Le prototype de la stand-upeuse parisienne branchée, spirituelle et un peu méprisante, est assez en vogue (voir Joséphine, 25 ans aussi, Anne-Sophie Girard ou Carole Guisnel). Jolie fille un peu alanguie, Nora évoque avec un brin de nonchalance son couple, sa vie trépidante faite d’achats de jeans moulants à Passy et s’en prend ironiquement à la province, réservoir de la France où tout semble avoir été fabriqué pour l’usage des Parisiens… Comme Joséphine, Nora commence le show sans apparaître sur scène, à ceci près qu’elle laisse les spectateurs quelques instants dans le noir complet.

Si Nora reprend à Foresti le « voyez comme je suis belle » ou à Gad Elmaleh le « bonsoir Paris, ça va, faites du bruit » non reproductible au quotidien, elle pose néanmoins un regard singulier sur quelques lieux communs du stand-up, comme facebook, « sujet désuet », ou les filles de Sex in the City auxquelles, à l’inverse d’Anne-Sophie Girard, elle ne peut s’identifier. Jalouse, son imagination fourmille d’images obscènes quand son mec part pour une soirée déguisée « pute et mac », à moins qu’elle ne se mure dans un silence censé lui faire comprendre qu’elle est profonde « comme un puits sans fond ».
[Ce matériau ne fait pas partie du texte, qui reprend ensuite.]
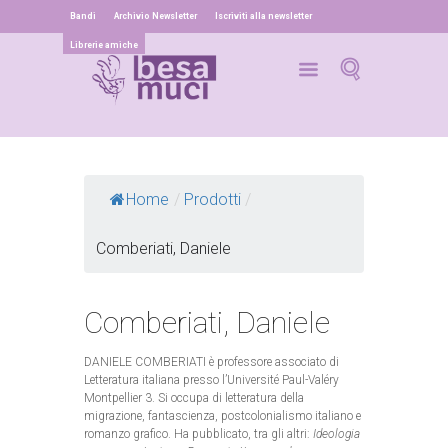
Bandi
Archivio Newsletter
Iscriviti alla newsletter
Librerie amiche
Home
/
Prodotti
/
Comberiati, Daniele
Comberiati, Daniele
DANIELE COMBERIATI è professore associato di
Letteratura italiana presso l’Université Paul-Valéry
Montpellier 3. Si occupa di letteratura della
migrazione, fantascienza, postcolonialismo italiano e
romanzo grafico. Ha pubblicato, tra gli altri:
Ideologia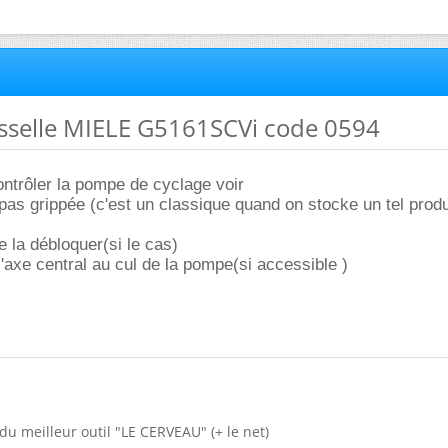
isselle MIELE G5161SCVi code 0594
trôler la pompe de cyclage voir
 pas grippée (c'est un classique quand on stocke un tel produ
la débloquer(si le cas)
l'axe central au cul de la pompe(si accessible )
du meilleur outil "LE CERVEAU" (+ le net)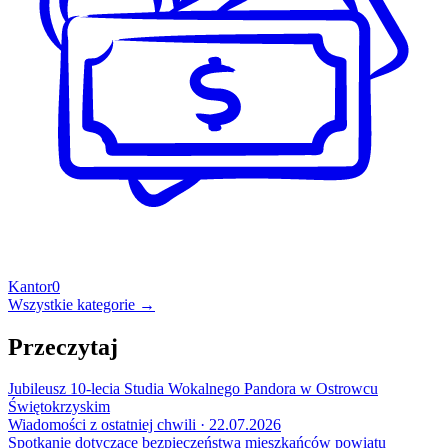
Kantor
0
Wszystkie kategorie →
Przeczytaj
Jubileusz 10-lecia Studia Wokalnego Pandora w Ostrowcu
Świętokrzyskim
Wiadomości z ostatniej chwili · 22.07.2026
Spotkanie dotyczące bezpieczeństwa mieszkańców powiatu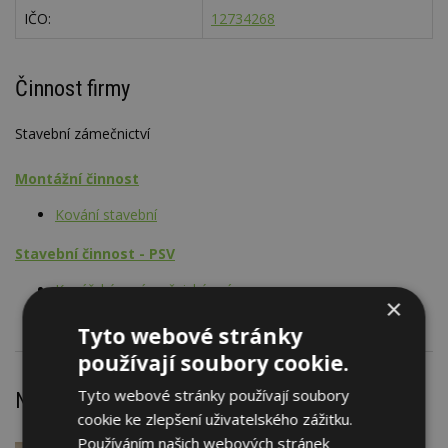
IČO:
12734268
Činnost firmy
Stavební zámečnictví
Montážní činnost
Kování stavební
Stavební činnost - PSV
Kovářské a zámečnické práce
×
Tyto webové stránky
používají soubory cookie.
Tyto webové stránky používají soubory
Nejnovější články
cookie ke zlepšení uživatelského zážitku.
Používáním našich webových stránek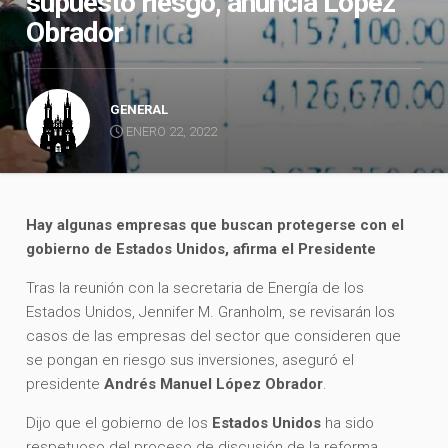
supuesto riesgo, anuncia López
Obrador
GENERAL
ENERO 22, 2022
Hay algunas empresas que buscan protegerse con el
gobierno de Estados Unidos, afirma el Presidente
Tras la reunión con la secretaria de Energía de los
Estados Unidos, Jennifer M. Granholm, se revisarán los
casos de las empresas del sector que consideren que
se pongan en riesgo sus inversiones, aseguró el
presidente
Andrés Manuel López Obrador
.
Dijo que el gobierno de los
Estados Unidos
ha sido
respetuoso del proceso de discusión de la reforma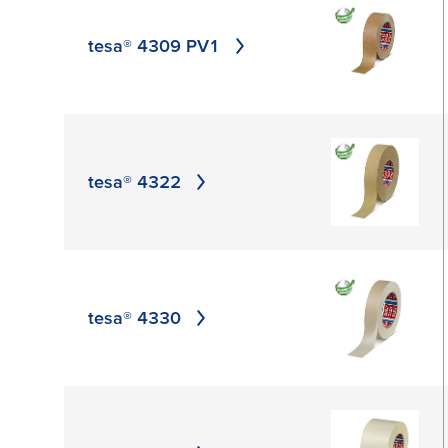
crepado
tesa® 4309 PV1
papel liso
APLICAR
tesa® 4322
tesa® 4330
On a droit à une séquence de rêve bercée de lumière rose, mise en abîme un peu pompeuse à la Inception, et à un zapping télé pas très carré, sans interaction entre le monologue un peu poussif de Nora et les images qui défilent. Un coin vidéo lui sert, d’ailleurs, à faire des clins d’œil à l’art contemporain qui se posent sur le spectacle comme des cheveux sur la soupe…

Nora du talent, une vraie décontraction dans son attitude et son élocution, mais on dirait qu’elle peine à sortir de son rôle de Parisienne à la recherche d’une image de « fille cool ».